The first African-American woman undergraduate to attend the University of North Carolina at Chapel Hill, Karen L. Parker was born in Salisbury, N.C., and grew up in Winston-Salem, N.C. Parker worked for the Winston-Salem Journal before attending UNC-Chapel Hill. She majored in journalism and was elected vice-president of the UNC Press Club and served as editor of the UNC Journalist, the School of Journalism’s newspaper, in 1964. After graduating in 1965, Parker was a copy editor for the Grand Rapids Press in Grand Rapids, Mich. She also worked for the Los Angeles Times and other newspapers before returning to the Winston-Salem Journal.
The collection is Karen L. Parker’s diary with entries dated 5 November 1963-11 August 1966 and is housed in The Southern Historical Collection at the Louis Round Wilson Special Collections Library. The entries appear regularly every few weeks in the beginning of the diary and gradually appear less often, ending with entries every several months. Parker began the diary while she was a student majoring in journalism at the University of North Carolina at Chapel Hill. One of the first entries concerns the assassination of President John F. Kennedy, her observations of reactions in Chapel Hill to the assassination, and her own thoughts and feelings about it. Diary entries describe her experiences as the first African American woman undergraduate to attend UNC-Chapel Hill, her involvement with the Congress of Racial Equality (CORE), her participation in civil rights demonstrations against segregation in Chapel Hill, and her arrest after entering a segregated Chapel Hill restaurant.
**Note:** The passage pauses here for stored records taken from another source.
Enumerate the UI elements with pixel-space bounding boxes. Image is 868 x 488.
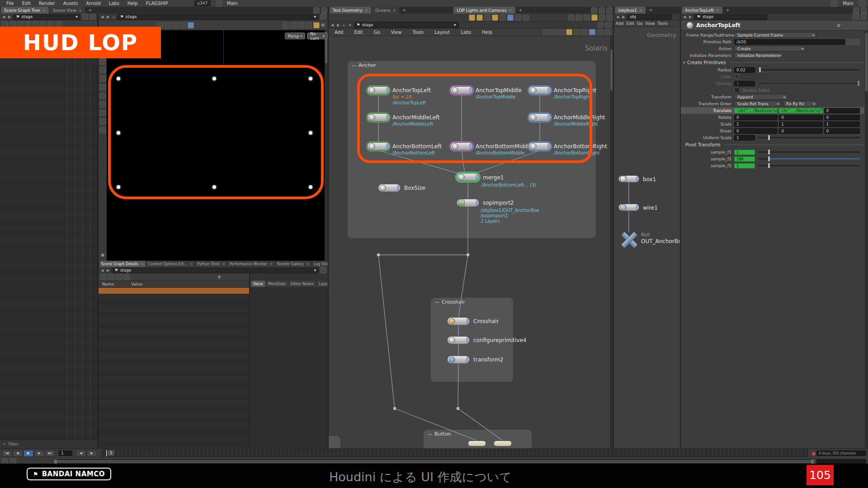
check-icon[interactable]: ✓ [3, 442, 6, 446]
tab-log-viewer[interactable]: Log Viewer × [312, 261, 328, 267]
pin-icon[interactable] [320, 267, 326, 273]
render-icon[interactable] [313, 22, 320, 28]
pane-split-icon[interactable] [321, 7, 327, 14]
camera-icon[interactable]: ▣ [101, 253, 105, 257]
tree-path-field[interactable]: ⚑ stage ▾ [13, 14, 80, 20]
selected-row[interactable] [99, 288, 249, 294]
lock-icon[interactable] [843, 22, 849, 28]
node-button-child[interactable] [494, 441, 512, 446]
pane-menu-icon[interactable] [853, 7, 859, 14]
translate-z-field[interactable]: 0 [824, 108, 860, 113]
node-label[interactable]: AnchorBottomRight [554, 143, 607, 150]
shelf-arrow-icon[interactable] [591, 7, 597, 14]
chevron-down-icon[interactable]: ▾ [314, 268, 316, 272]
close-icon[interactable]: × [190, 262, 193, 266]
shelf-menu-icon[interactable] [599, 7, 605, 14]
node-anchorbottomright[interactable] [528, 142, 551, 150]
display-flag[interactable] [476, 200, 478, 206]
details-rows-area[interactable] [99, 300, 249, 448]
menu-flagship[interactable]: FLAGSHIP [142, 1, 172, 6]
add-tab-button[interactable]: + [646, 7, 655, 14]
menu-file[interactable]: File [3, 1, 18, 6]
opacity-slider[interactable] [758, 83, 860, 84]
primitive-path-field[interactable]: /$OS [734, 39, 845, 45]
range-handle-left[interactable] [54, 460, 57, 464]
xform-order-dropdown[interactable]: Scale Rot Trans [734, 101, 781, 107]
viewport-path-field[interactable]: ⚑ stage ▾ [117, 14, 319, 20]
display-flag[interactable] [547, 144, 550, 149]
node-label[interactable]: AnchorBottomMiddle [476, 143, 533, 150]
shear-y-field[interactable]: 0 [779, 128, 822, 134]
tab-test-geometry[interactable]: Test Geometry × [330, 7, 371, 14]
node-label[interactable]: AnchorMiddleLeft [392, 114, 440, 121]
node-name[interactable]: AnchorTopLeft [696, 22, 741, 28]
menu-assets[interactable]: Assets [60, 1, 82, 6]
display-flag[interactable] [466, 357, 468, 362]
param-path-field[interactable]: ⚑ stage [694, 14, 767, 20]
node-label[interactable]: BoxSize [404, 185, 425, 191]
slider-handle[interactable] [858, 81, 859, 86]
column-value[interactable]: Value [131, 282, 142, 286]
tab-oceans[interactable]: Oceans × [372, 7, 399, 14]
scrollbar-thumb[interactable] [865, 33, 868, 91]
menu-help[interactable]: Help [124, 1, 142, 6]
display-flag[interactable] [547, 88, 550, 93]
current-frame-field[interactable]: 1 [59, 450, 72, 456]
sample-f2-field[interactable]: 100 [734, 156, 755, 162]
close-icon[interactable]: × [269, 262, 273, 266]
tab-performance-monitor[interactable]: Performance Monitor × [227, 261, 274, 267]
scale-x-field[interactable]: 1 [734, 122, 778, 127]
chevron-down-icon[interactable]: ▾ [75, 14, 78, 19]
display-flag[interactable] [397, 185, 399, 191]
display-flag[interactable] [547, 115, 550, 120]
close-icon[interactable]: × [716, 8, 720, 13]
sample-f3-field[interactable]: 1 [734, 163, 755, 169]
scale-tool-icon[interactable] [180, 22, 186, 28]
node-label[interactable]: configureprimitive4 [473, 337, 526, 343]
version-field[interactable]: y347 [194, 0, 211, 6]
info-icon[interactable] [851, 22, 857, 28]
shelf-gear-icon[interactable] [606, 7, 613, 14]
node-merge1[interactable] [457, 173, 479, 181]
pose-icon[interactable] [99, 67, 106, 73]
measure-icon[interactable] [99, 110, 106, 116]
node-label[interactable]: AnchorMiddleRight [554, 114, 605, 121]
menu-arnold[interactable]: Arnold [82, 1, 104, 6]
layout-icon[interactable] [831, 0, 837, 7]
help-icon[interactable] [859, 22, 865, 28]
param-scrollbar[interactable] [865, 31, 868, 448]
home-icon[interactable]: ⌂ [112, 15, 116, 19]
uniform-scale-slider[interactable] [758, 137, 860, 138]
back-icon[interactable]: ◀ [100, 268, 104, 272]
add-tab-button[interactable]: + [723, 7, 731, 14]
node-out-anchorbox[interactable] [619, 231, 638, 248]
global-range-slider[interactable] [53, 459, 815, 464]
tab-anchortopleft[interactable]: AnchorTopLeft × [682, 7, 722, 14]
add-tab-button[interactable]: + [516, 7, 524, 14]
node-anchortopright[interactable] [528, 86, 551, 94]
tab-scene-graph-tree[interactable]: Scene Graph Tree × [1, 7, 49, 14]
sample-f1-slider[interactable] [758, 151, 860, 153]
close-icon[interactable]: × [79, 8, 82, 13]
shear-z-field[interactable]: 0 [824, 128, 860, 134]
prev-key-button[interactable]: ◀ [76, 450, 86, 457]
node-button-child[interactable] [468, 441, 486, 446]
node-label[interactable]: transform2 [473, 357, 503, 363]
parm-marker-icon[interactable]: ◦ [681, 82, 686, 85]
jump-end-button[interactable]: ▶| [45, 450, 55, 457]
column-name[interactable]: Name [99, 282, 131, 286]
menu-labs[interactable]: Labs [105, 1, 123, 6]
rotate-tool-icon[interactable] [172, 22, 179, 28]
shade-mode-icon[interactable] [290, 22, 297, 28]
step-forward-button[interactable]: ▶ [34, 450, 44, 457]
slider-handle[interactable] [768, 163, 770, 168]
node-label[interactable]: wire1 [643, 205, 658, 211]
tab-editor-nodes[interactable]: Editor Nodes [288, 281, 316, 287]
tab-render-gallery[interactable]: Render Gallery × [275, 261, 311, 267]
playhead[interactable] [106, 450, 107, 456]
node-anchortopmiddle[interactable] [450, 86, 473, 94]
filter-label[interactable]: Filter [9, 442, 19, 446]
back-icon[interactable]: ◀ [1, 15, 6, 19]
transform-dropdown[interactable]: Append [734, 94, 788, 100]
node-label[interactable]: AnchorTopLeft [392, 87, 431, 94]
An entry dated 30 April 1964 describes the visit of former segregationist governor of Mississippi Ross R. Barnett to the UNC-Chapel Hill campus and his remarks about the inferiority of African Americans. The diary also includes entries detailing Parker’s observations and experiences concerning race relations and discrimination in Grand Rapids, Mich., while copy editor for the Grand Rapids Press and her changing views of the civil rights movement as she considered the merits of self-defense as opposed to non-violent resistance. Entries throughout the diary describe her thoughts about where she belonged as an educated African-American female during the civil rights era. The Addition of February 2008 consists of a letter from Katherine Kennedy Carmichael, Dean of Women at the University of North Carolina at Chapel Hill, to Karen L. Parker’s mother, F.D. Parker, concerning Karen L. Parker’s arrest on 19 December 1963. Also included are newspaper clippings about Karen L. Parker’s accomplishments as a journalism student at the University of North Carolina at Chapel Hill.